Last Tuesday night, Brown's campus exploded in jubilant, spontaneous celebration. Students poured onto the Main Green and lit up the sky with fireworks, cheering Barack Obama's victory over John McCain. The impromptu festivities ultimately descended on the State House in downtown Providence.

Yet College Hill was not the only university community rejoicing last week. As Brown students chanted, "Yes, we can!" on the steps of Faunce House, similar spur-of-the moment parties were taking place at its peer institutions. Across the Ivy League, hordes of students - and in some cases, faculty - stormed the streets of their own neighborhoods, relishing in the historic win by the 47-year-old senator from Illinois.

At Columbia, students savored the selection of one of their own as the nation's leader. The first Columbia College graduate to be elected president, Obama attended the New York City school in the early 1980s after transferring in his junior year from Occidental College. Obama graduated with a B.A. in 1983; he studied political science with a specialization in international relations.

On Tuesday night, Columbia students rushed the streets, breaking out in song, dance and all-around unadulterated enthusiasm. The celebrating crowds became so massive that police unexpectedly decided to shut down Broadway to accommodate the festivities, the Columbia Spectator reported.

Caitlin Burke, a freshman at Columbia, was in her dorm room when the news media projected Obama would win. She said she did not know he had won until people started screaming on the street below. "Within moments, hundreds of students had swarmed Broadway.
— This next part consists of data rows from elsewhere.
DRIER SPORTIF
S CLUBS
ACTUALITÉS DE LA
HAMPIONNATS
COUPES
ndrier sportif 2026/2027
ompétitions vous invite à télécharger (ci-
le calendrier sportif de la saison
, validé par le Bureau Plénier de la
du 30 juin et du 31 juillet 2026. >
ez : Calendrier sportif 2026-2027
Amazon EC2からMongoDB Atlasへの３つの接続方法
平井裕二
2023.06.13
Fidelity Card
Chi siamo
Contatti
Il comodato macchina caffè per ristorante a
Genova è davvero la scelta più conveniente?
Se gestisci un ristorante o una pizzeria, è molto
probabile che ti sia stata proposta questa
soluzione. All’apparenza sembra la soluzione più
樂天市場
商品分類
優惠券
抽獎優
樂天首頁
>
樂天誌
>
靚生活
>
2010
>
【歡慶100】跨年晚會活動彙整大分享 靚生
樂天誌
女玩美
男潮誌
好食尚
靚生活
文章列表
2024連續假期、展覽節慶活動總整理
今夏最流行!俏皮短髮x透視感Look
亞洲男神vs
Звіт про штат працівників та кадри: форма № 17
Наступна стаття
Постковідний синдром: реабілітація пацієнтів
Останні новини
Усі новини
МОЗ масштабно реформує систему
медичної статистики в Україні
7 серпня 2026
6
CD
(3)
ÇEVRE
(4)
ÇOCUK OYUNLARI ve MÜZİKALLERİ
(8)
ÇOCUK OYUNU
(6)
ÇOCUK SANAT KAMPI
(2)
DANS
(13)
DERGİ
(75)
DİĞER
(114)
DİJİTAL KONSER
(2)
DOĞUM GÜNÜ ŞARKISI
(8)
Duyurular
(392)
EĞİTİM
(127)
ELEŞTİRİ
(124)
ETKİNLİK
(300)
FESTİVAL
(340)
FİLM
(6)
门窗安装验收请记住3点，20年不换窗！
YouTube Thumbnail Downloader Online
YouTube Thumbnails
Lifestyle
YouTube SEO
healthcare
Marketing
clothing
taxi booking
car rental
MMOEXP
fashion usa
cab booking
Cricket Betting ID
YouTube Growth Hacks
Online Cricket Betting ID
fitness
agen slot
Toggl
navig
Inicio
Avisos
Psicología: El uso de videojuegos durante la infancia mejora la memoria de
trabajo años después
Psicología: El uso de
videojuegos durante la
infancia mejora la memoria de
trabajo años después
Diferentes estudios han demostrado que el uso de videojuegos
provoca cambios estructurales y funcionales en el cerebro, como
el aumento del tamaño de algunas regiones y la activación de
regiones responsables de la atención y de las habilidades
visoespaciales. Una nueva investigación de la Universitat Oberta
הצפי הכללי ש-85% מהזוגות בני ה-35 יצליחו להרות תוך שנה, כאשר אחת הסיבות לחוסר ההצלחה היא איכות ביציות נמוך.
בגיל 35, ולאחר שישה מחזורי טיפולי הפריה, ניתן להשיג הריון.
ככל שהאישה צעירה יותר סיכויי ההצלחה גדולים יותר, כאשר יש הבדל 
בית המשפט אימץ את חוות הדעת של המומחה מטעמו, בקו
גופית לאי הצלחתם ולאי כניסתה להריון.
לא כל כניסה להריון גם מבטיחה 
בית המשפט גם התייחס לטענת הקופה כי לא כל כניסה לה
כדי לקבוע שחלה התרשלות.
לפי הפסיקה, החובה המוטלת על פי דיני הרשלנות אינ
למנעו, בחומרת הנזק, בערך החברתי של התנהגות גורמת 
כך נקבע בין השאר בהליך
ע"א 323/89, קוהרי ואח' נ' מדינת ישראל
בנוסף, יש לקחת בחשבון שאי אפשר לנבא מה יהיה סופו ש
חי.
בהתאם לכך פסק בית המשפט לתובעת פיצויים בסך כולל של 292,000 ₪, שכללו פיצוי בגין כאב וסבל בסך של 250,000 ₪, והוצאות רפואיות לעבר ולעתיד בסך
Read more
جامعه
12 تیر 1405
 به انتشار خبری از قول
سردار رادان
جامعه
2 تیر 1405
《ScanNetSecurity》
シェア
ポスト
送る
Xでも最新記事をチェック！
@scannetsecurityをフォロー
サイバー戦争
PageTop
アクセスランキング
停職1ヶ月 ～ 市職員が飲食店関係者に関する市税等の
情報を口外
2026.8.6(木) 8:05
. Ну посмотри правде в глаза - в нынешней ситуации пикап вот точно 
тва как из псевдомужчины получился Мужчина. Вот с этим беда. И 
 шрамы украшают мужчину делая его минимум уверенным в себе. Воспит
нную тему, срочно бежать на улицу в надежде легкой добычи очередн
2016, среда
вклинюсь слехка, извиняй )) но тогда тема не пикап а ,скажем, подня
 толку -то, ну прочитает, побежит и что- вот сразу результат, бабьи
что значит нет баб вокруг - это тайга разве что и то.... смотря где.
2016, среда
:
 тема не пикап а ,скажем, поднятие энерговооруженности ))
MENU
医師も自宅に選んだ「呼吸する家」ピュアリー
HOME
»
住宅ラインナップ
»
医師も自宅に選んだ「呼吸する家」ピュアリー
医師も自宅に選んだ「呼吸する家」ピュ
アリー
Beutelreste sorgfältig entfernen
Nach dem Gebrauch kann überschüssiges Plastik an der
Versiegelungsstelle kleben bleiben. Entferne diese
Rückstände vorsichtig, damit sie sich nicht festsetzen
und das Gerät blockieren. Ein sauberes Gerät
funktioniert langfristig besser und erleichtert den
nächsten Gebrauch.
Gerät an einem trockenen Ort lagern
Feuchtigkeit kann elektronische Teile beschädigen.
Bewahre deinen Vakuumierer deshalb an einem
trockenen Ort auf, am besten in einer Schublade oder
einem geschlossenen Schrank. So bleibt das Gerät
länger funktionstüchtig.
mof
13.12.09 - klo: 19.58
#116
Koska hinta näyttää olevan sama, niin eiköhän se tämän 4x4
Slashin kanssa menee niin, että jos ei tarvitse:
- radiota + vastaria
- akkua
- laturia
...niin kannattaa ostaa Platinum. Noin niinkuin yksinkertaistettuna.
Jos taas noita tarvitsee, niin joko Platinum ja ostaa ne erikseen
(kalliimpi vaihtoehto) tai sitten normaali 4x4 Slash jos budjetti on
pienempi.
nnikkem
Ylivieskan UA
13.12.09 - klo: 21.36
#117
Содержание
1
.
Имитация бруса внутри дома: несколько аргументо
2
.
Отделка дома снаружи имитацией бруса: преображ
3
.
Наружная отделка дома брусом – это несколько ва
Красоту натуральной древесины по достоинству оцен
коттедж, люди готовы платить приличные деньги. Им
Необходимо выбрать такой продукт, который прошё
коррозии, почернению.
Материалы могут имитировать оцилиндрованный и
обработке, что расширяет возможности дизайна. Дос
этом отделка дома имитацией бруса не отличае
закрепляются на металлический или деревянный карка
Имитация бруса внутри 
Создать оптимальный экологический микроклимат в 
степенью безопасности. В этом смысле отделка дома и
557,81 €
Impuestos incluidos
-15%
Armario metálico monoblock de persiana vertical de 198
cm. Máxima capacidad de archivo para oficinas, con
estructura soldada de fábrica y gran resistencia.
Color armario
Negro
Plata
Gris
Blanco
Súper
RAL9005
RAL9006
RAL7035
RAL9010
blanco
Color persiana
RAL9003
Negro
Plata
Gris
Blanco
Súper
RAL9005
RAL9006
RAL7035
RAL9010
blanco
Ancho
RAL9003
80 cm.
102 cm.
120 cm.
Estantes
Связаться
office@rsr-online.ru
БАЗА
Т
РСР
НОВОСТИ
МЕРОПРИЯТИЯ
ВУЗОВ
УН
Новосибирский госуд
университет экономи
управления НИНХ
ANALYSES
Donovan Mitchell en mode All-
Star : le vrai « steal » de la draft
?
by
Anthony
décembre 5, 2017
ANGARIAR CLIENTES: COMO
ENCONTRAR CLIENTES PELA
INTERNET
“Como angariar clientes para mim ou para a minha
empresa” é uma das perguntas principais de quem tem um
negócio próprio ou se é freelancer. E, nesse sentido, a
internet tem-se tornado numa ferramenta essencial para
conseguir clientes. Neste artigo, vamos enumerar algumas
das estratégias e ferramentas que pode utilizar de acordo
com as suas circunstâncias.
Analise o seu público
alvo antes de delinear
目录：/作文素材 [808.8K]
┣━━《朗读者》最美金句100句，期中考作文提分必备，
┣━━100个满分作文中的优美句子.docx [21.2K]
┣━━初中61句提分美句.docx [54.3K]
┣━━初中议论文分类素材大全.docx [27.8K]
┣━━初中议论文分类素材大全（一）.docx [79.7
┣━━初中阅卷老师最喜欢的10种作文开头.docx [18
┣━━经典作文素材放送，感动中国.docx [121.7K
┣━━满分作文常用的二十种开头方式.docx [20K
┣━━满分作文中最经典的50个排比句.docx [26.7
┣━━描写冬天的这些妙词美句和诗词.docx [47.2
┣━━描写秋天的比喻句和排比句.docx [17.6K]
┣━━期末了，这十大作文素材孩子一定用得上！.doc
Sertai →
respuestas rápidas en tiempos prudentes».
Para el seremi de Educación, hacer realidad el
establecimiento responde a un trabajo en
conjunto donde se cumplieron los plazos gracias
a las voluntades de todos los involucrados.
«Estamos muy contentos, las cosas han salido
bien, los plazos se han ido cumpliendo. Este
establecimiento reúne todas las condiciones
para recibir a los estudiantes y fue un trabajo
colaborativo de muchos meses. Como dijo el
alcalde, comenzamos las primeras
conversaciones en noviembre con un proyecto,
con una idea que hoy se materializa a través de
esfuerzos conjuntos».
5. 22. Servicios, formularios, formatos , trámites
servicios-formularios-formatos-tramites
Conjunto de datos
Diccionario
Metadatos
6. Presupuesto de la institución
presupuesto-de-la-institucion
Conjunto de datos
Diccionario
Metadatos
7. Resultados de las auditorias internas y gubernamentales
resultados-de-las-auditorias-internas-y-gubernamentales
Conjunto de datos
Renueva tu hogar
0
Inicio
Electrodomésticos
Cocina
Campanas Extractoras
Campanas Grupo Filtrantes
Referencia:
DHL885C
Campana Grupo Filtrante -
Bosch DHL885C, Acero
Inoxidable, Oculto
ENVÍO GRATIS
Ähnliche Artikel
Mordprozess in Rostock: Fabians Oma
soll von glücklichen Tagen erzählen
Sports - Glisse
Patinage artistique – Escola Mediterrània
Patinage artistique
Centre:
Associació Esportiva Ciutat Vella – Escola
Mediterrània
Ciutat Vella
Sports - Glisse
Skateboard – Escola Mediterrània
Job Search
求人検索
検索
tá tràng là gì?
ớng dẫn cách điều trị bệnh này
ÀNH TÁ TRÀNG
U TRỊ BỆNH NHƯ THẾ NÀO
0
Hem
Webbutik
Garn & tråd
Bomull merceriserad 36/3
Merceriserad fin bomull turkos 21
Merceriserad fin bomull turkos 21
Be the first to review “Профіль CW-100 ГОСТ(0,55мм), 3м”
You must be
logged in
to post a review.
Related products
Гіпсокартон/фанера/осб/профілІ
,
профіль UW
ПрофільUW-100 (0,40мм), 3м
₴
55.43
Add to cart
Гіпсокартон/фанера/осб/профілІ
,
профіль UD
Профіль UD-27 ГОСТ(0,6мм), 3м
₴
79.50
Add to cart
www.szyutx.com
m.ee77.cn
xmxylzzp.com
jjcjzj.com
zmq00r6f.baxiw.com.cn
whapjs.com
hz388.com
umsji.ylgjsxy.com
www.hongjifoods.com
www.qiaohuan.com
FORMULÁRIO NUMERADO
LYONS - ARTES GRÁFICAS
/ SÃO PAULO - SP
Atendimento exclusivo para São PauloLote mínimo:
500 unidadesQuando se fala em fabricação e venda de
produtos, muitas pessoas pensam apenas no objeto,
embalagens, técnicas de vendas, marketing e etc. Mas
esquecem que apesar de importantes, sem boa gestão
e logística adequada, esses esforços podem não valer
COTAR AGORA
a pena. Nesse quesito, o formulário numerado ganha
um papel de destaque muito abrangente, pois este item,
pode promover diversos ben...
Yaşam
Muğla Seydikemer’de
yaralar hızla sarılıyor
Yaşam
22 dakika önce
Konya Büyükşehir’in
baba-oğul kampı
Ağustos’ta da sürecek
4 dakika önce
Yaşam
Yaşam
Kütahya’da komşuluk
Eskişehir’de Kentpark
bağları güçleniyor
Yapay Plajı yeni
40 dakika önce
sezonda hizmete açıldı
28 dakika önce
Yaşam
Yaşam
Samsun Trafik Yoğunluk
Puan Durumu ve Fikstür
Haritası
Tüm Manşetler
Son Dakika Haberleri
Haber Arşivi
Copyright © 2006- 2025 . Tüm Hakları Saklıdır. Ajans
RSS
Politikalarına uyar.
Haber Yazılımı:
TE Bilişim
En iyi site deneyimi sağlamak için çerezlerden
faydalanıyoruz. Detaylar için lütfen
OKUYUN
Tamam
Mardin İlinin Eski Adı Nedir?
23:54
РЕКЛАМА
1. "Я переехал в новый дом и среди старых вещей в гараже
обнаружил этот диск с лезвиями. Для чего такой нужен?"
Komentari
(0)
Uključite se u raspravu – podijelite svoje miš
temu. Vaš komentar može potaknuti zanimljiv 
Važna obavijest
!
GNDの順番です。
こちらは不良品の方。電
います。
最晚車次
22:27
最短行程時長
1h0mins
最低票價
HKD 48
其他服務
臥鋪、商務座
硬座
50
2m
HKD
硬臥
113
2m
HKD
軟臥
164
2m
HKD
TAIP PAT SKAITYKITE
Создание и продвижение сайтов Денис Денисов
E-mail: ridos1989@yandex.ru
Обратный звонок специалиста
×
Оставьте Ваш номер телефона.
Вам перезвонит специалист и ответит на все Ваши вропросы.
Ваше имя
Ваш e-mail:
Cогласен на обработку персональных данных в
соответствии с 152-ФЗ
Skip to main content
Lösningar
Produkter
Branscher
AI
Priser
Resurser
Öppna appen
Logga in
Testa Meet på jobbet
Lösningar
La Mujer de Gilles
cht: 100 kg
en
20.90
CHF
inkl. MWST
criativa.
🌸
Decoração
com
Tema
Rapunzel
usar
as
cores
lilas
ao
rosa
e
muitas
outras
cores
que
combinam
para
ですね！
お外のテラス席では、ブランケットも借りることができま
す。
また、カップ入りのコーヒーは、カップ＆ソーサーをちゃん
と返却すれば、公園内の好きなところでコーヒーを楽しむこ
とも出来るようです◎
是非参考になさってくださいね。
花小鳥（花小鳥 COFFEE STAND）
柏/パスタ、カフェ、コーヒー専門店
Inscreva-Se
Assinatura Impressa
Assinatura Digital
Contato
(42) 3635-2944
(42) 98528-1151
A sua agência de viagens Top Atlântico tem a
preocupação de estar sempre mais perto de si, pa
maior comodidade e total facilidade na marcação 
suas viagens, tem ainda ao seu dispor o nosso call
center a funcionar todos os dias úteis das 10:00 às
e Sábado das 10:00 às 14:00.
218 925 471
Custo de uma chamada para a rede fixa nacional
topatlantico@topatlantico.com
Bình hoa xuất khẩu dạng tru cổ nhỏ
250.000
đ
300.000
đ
Everyone was rejoicing and some were even crying," as they marched toward Harlem, she said. "Even the security guards were ecstatic."

Derek Nelson, another first-year at Columbia and a member of the College Democrats, was "squeezed" into a 15-passenger van on the New Jersey Turnpike when he first heard of Obama's achievement. The Democrats had been campaigning in Virginia that day and were returning to New York when the announcement was made. They were so enthused that the van "nearly careened off the road," Nelson said. When the group arrived on Columbia's campus, the festivities were already well underway, and the Democrats "wept along with the rest of the mob that had flooded Morningside and Harlem."

While Obama's alma mater and the Ivy League in general are regularly categorized as liberal-leaning institutions, Obama's student support extended far beyond a few schools in the Northeast.

Nationally, 66 percent of college-aged voters cast their ballots for Obama, the New York Times reported last week, while 31 percent supported McCain. The Center for Information and Research on Civic Learning and Engagement reported last week that 3.4 million more people ages 18-29 voted this year than in the last presidential election in 2004.

Among supporters in that age group were students from the University of Pennsylvania, who formed their own impulsive march toward Philadelphia's City Hall. They carried signs bearing the president-elect's name and waved American flags, screaming with such elation that it was difficult for students not to notice the celebration. Students from nearby Drexel University joined the demonstration, and "traffic was at an absolute standstill," according to Penn freshman Darina Shtrakhman, as Philadelphia residents got out of their cars to dance in the streets with the marchers. "It felt so cool to be part of such a big movement!"

At Cornell, in the decidedly less urban area of Ithaca, N.Y., students likewise set off firecrackers and ran into the streets. Conga drumming broke out on the campus's Commons, and students break-danced and sang in delight, according to the Cornell Daily Sun.

Kevin Giroux, a freshman, described the night as "wild" and "exciting." As he and his friends gathered around a television to watch Obama's acceptance speech, they heard crowds of people running outside. Brown isn't the only place where people celebrate political victories with nudity: Giroux said some of the students outside were streaking amid the excitement.

Even in the rural neighborhood of Hanover, N.H. - in a swing state whose loyalties remained questionable for much of the campaign - Dartmouth students joined in the post-election excitement. Obama, who lost New Hampshire during the primary season to Hillary Clinton, ended up securing the state's electoral votes with 54 percent of the popular vote.

Hundreds of Dartmouth students extemporaneously congregated outside of the house of President James Wright. They chanted "Speech, speech!" until Wright emerged from the house, where he told the students, "This is your century."